When I am setting folder and directory permissions, who exactly is the user, the group and the others? For example, when I turn-off write permissions for βothersβ - which users does it affect?
When I am setting folder and directory permissions, who exactly is the user, the group and the others? For example, when I turn-off write permissions for βothersβ - which users does it affect?
Answers
Add AnswerOk - this is *nix administration 101. The logged in user (run whoami) is the USER. Then, the group that user belongs to is the GROUP. There may be other users in that group too. Everyone else is OTHER.
You have rwx on each entity - Read/Write/Execute permission.
So, file permissions are (User)(Group)(Other) when written in long-list form (ls -l).
So, when you do a long listing, you will see something like:
-rwxr--r-- (meta info like date, size, etc.) filename.
Read this wiki article on chmod to get a better idea:
http://en.wikipedia.org/wiki/Chmod
HTH.
Unix has users and groups. A user can belong to more than one group.
See /etc/passwd, /etc/group and the man pages on login and group.
That said, files in unix have permissions assigned for 3 entities:
owners, groups and others
Remember also that in unix, everything is a file...
Now, for each of the entities (owners/groups/others) you can set various permissions on files (files/directories/pipes/devices)...
Users in unix are assigned to groups. The owner of a file/folder/etc. is, at least at first, the active logged-in user who created it. The group assigned to the file at that time is the group represented in /etc/passwd for that user.
So, any other user's login that does not belong to the same group as the file creator's group is considered to be ""others"".
You can assign a user to more than one group to allow creation of cross-departmental supervisory roles. See /etc/group and the man pages on login and group.
You can give read, write and execute permissions to the owner, groups and others separately.
So lets say you have a folder named ""Folder"" and a file named ""File"".
You want to: 1) allow anyone who has access to the system to be able to look at the file 2) allow any logged in user that is assigned to the group ""group"" to change the file 3) allow only the owner of the file to be able to delete the file.
drwxr-xr-x 2 user group 4096 May 28 13:05 Folder
-rw-rw-r-- 1 user group 1024 May 28 13:05 Folder/File
The reason this works is that:
The folder pernmissions allow all users to browse the content inside the folder, because they can read and cd into it.
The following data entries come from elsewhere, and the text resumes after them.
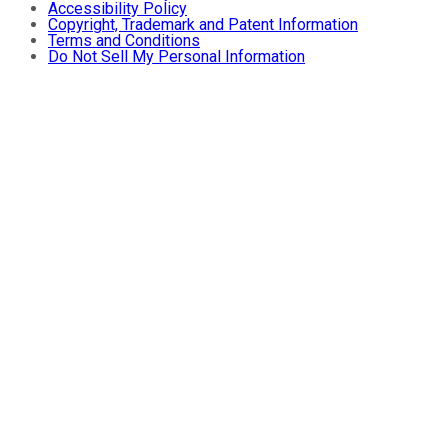
Accessibility Policy
Copyright, Trademark and Patent Information
Terms and Conditions
Do Not Sell My Personal Information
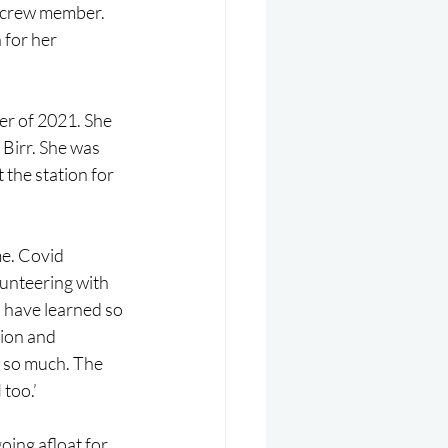
I crew member. 
 for her 
r of 2021. She 
 Birr. She was 
the station for 
me. Covid 
unteering with 
I have learned so 
tion and 
d so much. The 
too.’
ing afloat for 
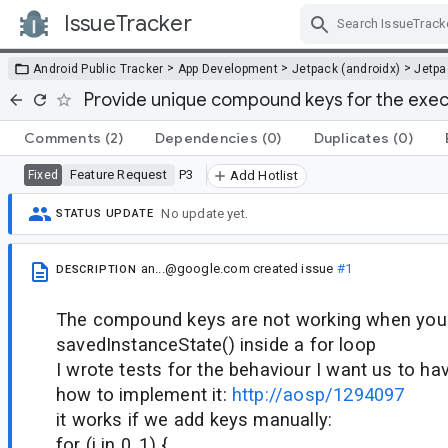
IssueTracker
Skip Navigation
>
>
>
Android Public Tracker
App Development
Jetpack (androidx)
Jetp
Provide unique compound keys for the execu
Comments
(2)
Dependencies
(0)
Duplicates
(0)
Feature Request
P3
Fixed
Add Hotlist
No update yet.
STATUS UPDATE
an...@google.com
created issue
#1
DESCRIPTION
The compound keys are not working when you 
savedInstanceState() inside a for loop
I wrote tests for the behaviour I want us to hav
how to implement it:
http://aosp/1294097
it works if we add keys manually:
for (i in 0..1) {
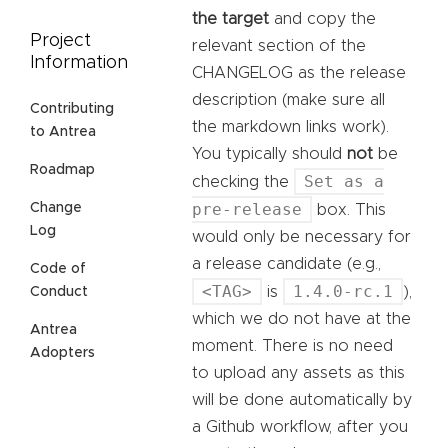
the target
and copy the
Project
relevant section of the
Information
CHANGELOG as the release
description (make sure all
Contributing
the markdown links work).
to Antrea
You typically should
not
be
Roadmap
Set as a
checking the
pre-release
Change
box. This
Log
would only be necessary for
a release candidate (e.g.,
Code of
<TAG>
1.4.0-rc.1
is
),
Conduct
which we do not have at the
Antrea
moment. There is no need
Adopters
to upload any assets as this
will be done automatically by
a Github workflow, after you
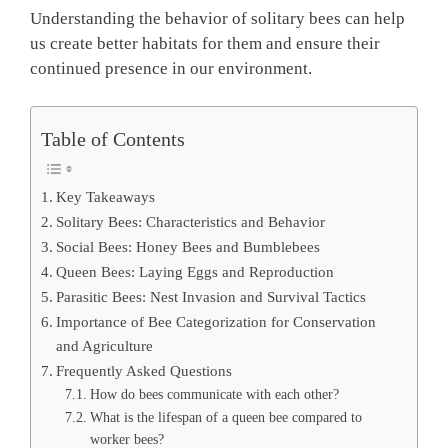
Understanding the behavior of solitary bees can help
us create better habitats for them and ensure their
continued presence in our environment.
Table of Contents
Key Takeaways
Solitary Bees: Characteristics and Behavior
Social Bees: Honey Bees and Bumblebees
Queen Bees: Laying Eggs and Reproduction
Parasitic Bees: Nest Invasion and Survival Tactics
Importance of Bee Categorization for Conservation
and Agriculture
Frequently Asked Questions
How do bees communicate with each other?
What is the lifespan of a queen bee compared to
worker bees?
The ""rwx"" for the owner allows the owner to create and/or delete files within the folder. No-one else can create or delete files. This is because they cannot ""write"" the directory file itself, which is a list of files in that particular folder.
The file is set to read access only for others, and read/write for anyone assigned to the group ""group"" and the owner. So this, in combination with the folder permissions, achieves the objective.
There are many more options, sticky bit/ setuid bit/ setgid bit etc.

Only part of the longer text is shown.